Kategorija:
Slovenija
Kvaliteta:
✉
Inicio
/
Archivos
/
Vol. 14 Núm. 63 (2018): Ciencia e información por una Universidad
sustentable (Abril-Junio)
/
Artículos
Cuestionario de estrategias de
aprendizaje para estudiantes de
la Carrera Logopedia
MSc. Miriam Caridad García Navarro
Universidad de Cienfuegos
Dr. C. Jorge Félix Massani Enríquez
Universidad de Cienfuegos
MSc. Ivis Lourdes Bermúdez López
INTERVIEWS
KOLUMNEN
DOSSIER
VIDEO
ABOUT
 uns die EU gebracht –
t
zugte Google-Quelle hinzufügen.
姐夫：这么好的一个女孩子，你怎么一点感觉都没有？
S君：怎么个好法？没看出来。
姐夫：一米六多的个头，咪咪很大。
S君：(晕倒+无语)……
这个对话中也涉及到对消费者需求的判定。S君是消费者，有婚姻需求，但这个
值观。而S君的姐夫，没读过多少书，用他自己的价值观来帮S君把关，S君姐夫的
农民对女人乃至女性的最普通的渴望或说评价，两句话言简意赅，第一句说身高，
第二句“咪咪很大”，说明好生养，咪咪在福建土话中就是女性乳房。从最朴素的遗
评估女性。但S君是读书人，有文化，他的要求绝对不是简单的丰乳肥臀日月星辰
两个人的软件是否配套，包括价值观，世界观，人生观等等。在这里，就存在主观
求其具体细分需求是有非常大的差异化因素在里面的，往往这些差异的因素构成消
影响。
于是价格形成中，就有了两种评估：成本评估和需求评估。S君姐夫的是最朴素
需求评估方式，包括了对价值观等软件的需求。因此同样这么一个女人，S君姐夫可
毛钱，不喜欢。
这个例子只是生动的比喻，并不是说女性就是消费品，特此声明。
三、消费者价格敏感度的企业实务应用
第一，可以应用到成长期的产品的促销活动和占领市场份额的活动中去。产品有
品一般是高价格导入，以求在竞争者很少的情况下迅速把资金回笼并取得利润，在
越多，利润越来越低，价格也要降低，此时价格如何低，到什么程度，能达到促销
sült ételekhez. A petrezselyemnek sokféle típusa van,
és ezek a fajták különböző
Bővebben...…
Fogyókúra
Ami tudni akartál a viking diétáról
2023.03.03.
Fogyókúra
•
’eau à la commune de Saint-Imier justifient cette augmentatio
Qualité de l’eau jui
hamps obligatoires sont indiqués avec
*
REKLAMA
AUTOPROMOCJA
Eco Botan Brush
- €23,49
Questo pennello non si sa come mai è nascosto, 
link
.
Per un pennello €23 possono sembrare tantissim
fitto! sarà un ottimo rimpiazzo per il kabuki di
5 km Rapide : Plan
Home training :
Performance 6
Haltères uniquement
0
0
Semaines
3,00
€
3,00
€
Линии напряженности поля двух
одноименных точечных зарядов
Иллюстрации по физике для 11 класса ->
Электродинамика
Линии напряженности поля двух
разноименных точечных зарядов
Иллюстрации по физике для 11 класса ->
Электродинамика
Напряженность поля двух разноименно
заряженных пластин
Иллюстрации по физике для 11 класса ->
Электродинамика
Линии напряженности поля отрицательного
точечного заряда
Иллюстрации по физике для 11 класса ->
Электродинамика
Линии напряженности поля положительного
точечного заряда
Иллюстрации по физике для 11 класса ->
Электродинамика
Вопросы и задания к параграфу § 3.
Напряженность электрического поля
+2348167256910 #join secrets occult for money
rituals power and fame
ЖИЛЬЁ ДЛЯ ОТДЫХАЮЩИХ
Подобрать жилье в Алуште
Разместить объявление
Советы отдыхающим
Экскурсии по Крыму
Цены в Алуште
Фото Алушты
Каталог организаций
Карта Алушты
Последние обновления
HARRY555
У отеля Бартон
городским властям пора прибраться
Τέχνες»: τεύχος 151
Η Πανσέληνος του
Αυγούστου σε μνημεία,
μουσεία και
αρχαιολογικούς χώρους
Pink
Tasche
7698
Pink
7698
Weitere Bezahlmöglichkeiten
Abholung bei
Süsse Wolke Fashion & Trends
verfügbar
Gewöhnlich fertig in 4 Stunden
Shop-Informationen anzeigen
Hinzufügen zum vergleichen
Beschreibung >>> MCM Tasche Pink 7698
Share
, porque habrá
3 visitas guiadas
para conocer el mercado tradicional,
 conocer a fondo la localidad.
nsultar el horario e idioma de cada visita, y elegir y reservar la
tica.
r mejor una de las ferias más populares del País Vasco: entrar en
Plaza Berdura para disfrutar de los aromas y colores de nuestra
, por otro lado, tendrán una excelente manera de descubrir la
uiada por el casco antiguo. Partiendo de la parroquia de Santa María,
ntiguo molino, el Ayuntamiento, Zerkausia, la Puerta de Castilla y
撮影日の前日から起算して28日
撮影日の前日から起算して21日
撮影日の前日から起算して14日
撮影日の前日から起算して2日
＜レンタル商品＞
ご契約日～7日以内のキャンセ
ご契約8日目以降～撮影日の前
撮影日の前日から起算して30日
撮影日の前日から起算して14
┄┄┄┄┄┄
• _ACTIVITY_
From the line that has "Линии напряженности поля отрицательного" through the line that has "rituals power and fame", copy every line exactly as it appears above, and leave out all others.

• _RESPONSE_
Линии напряженности поля отрицательного
точечного заряда
Иллюстрации по физике для 11 класса ->
Электродинамика
Линии напряженности поля положительного
точечного заряда
Иллюстрации по физике для 11 класса ->
Электродинамика
Вопросы и задания к параграфу § 3.
Напряженность электрического поля
+2348167256910 #join secrets occult for money
rituals power and fame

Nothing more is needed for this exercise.